Robin Olds was a “triple ace” with 17 victories in World War II and the Vietnam War and commandant of cadets from 1967-1970. He retired from the Air Force in 1973 after 30 years of military service.
A $1.4 million memorial celebrating the first 100 years of aerial combat was unveiled at the US Air Force Academy, Colorado Springs, Colorado, on Oct. 1, 2021.
As explained by Ray Bowden, U.S. Air Force Academy Public Affairs, in the article Academy honors air power, ace pilot Robin Olds with memorial, the Air Warrior Combat Memorial near North Gate and Stadium boulevards features a bronze statue of former commandant of cadets and pilot Brig. Gen. Robin Olds, a F-4 Phantom aircraft model, and displays highlighting the advances of air power since World War I.
In all, 368 donors paid for the memorial in its entirety, with the class of ’71 donating 90% of the cost, according to Greg Knedler, vice president of class and constituent development for the school’s fundraising arm, the Academy Foundation.
Retired Col. Frank Morgan, a 1971 Academy graduate and project chair, said the memorial is the end-result of an 11-year fundraising and design effort organized by the Class of ’71.
After the class’s 40th reunion in 2011, “We were eating pizza and having a beer,” he said. “That’s how this started. We all knew we needed to do something.”
Raising funds was a team effort, Morgan said, that included graduates from the Academy’s classes of ’63, ’69 and private donors.
Brigadier Gen. Paul Moga, the Academy’s commandant of cadets and a fighter pilot, is a 1995 graduate of the Academy. Olds, he said, is the archetype of air power. Photos of every Academy commandant hang near his office but the photo the commandant pays the most attention to is of Olds.
“I feel his eyes tracking me,” he said with a laugh.
Moga said Olds’ “deep commitment to the Air Force, air power and Airmen” is an example for every Airman and cadet. The memorial, he said, is an example of the “grit, discipline, innovation and courage” cadets need to be successful war fighters.
Olds was a “triple ace” with 17 victories in World War II and the Vietnam War and commandant of cadets from 1967-1970. He retired from the Air Force in 1973 after 30 years of military service.
Robin Olds grew up amongst military aviators and aircraft – his father was a World War I pursuit pilot, an aide to Brig. Gen. Billy Mitchell, and commander of the first B-17 squadron. Robin Olds attended West Point, where his characteristic boldness allowed him to excel on the football field – in 1942, he was selected as an All-American tackle. After Olds graduated in 1943, he attended flight training and went to Europe as a P-38 pilot.

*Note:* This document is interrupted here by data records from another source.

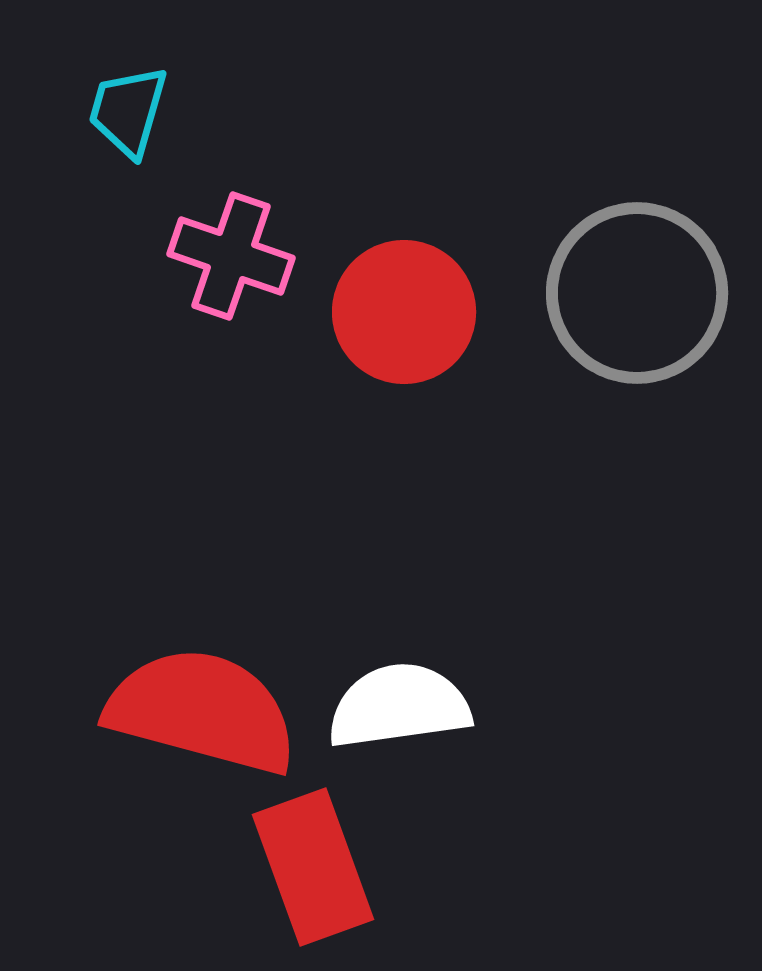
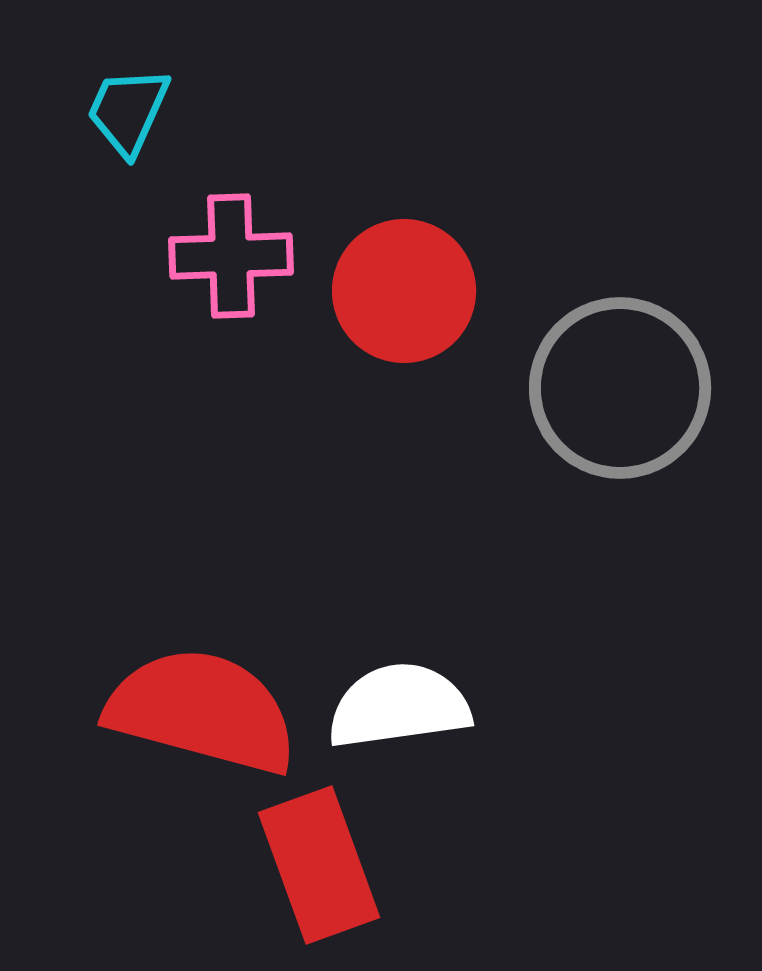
cyan trapezoid: rotated 8 degrees clockwise
pink cross: rotated 21 degrees counterclockwise
gray circle: moved 17 px left, 95 px down
red circle: moved 21 px up
red rectangle: moved 6 px right, 2 px up
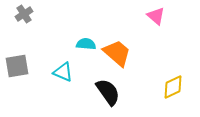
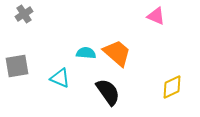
pink triangle: rotated 18 degrees counterclockwise
cyan semicircle: moved 9 px down
cyan triangle: moved 3 px left, 6 px down
yellow diamond: moved 1 px left
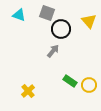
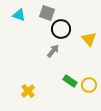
yellow triangle: moved 18 px down
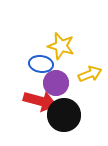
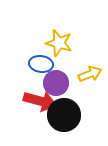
yellow star: moved 2 px left, 3 px up
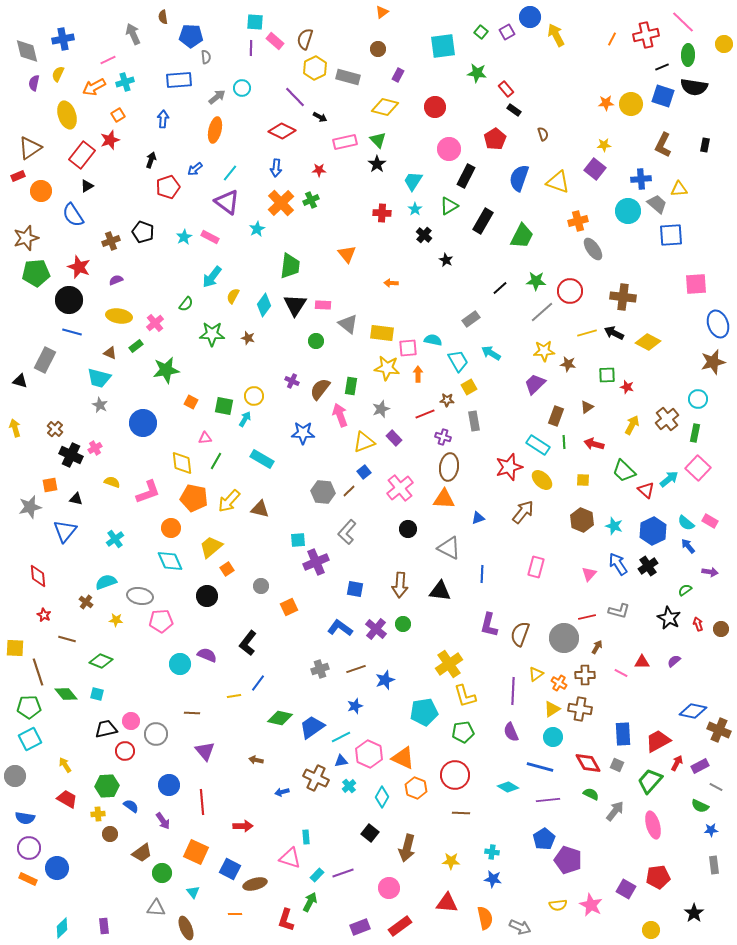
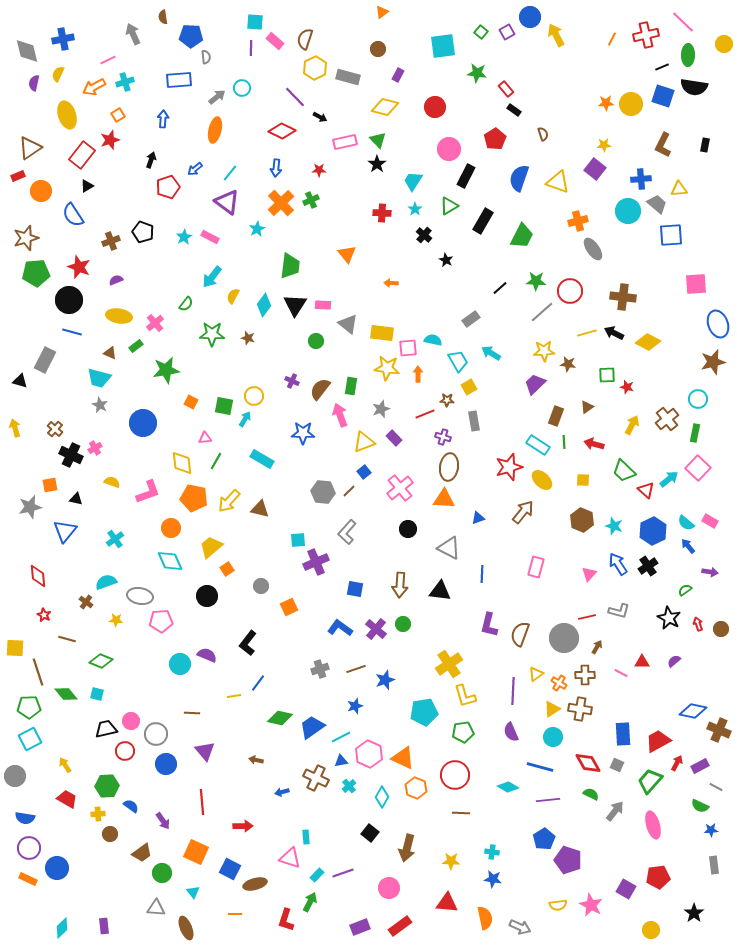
blue circle at (169, 785): moved 3 px left, 21 px up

Olds stood out as a daring pilot and a natural leader. Within a few months, he shot down five enemy fighters to become the 479th Fighter Group’s first ace. At the very young age of 22, he was promoted to major and given command of the 434th Fighter Squadron. Olds continued his success after the unit converted to P-51s, and he ended the war with 12 victories.

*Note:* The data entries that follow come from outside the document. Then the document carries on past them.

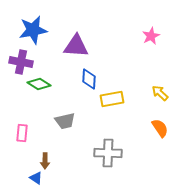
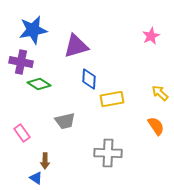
purple triangle: rotated 20 degrees counterclockwise
orange semicircle: moved 4 px left, 2 px up
pink rectangle: rotated 42 degrees counterclockwise
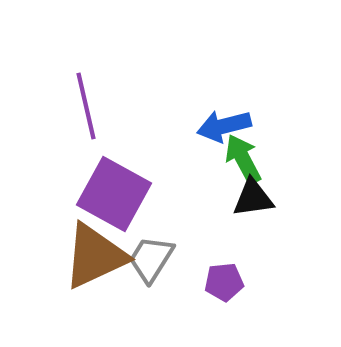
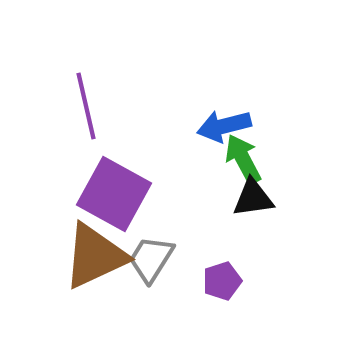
purple pentagon: moved 2 px left, 1 px up; rotated 12 degrees counterclockwise
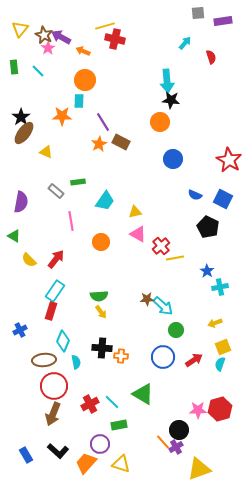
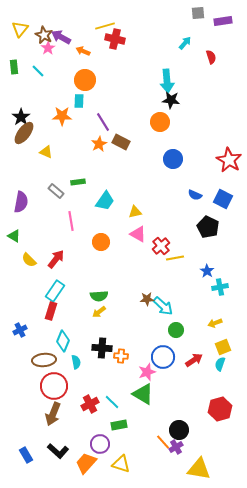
yellow arrow at (101, 312): moved 2 px left; rotated 88 degrees clockwise
pink star at (198, 410): moved 51 px left, 38 px up; rotated 18 degrees counterclockwise
yellow triangle at (199, 469): rotated 30 degrees clockwise
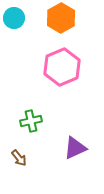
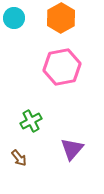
pink hexagon: rotated 12 degrees clockwise
green cross: rotated 15 degrees counterclockwise
purple triangle: moved 3 px left, 1 px down; rotated 25 degrees counterclockwise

In the fall of 1966, Olds took command of the 8th TFW at Ubon Royal Thai Air Force Base. Olds’ charisma and courage endeared him to his people, and under his leadership, the “Wolfpack” became the USAF’s top MiG-killing wing in Southeast Asia. Olds also played a key role in the creation of the Red River Valley Fighter Pilots Association, which improved coordination between USAF wings in Southeast Asia and became a lasting fraternal organization.
Olds led from the front – he shared the same risks as his aircrews by flying on the most dangerous missions. He was the first USAF pilot to score four combat victories with F-4s in Southeast Asia. He received many decorations for his audacity in combat, including the Air Force Cross for a mission in August 1967, when he led a strike force against the heavily defended Paul Doumer Bridge in North Vietnam.
The crowning achievement for Olds was planning and leading Operation Bolo, when North Vietnamese MiG-21 pilots were tricked into an air battle at a disadvantage.
The Air Warrior Combat Memorial is open to the public during base visiting hours.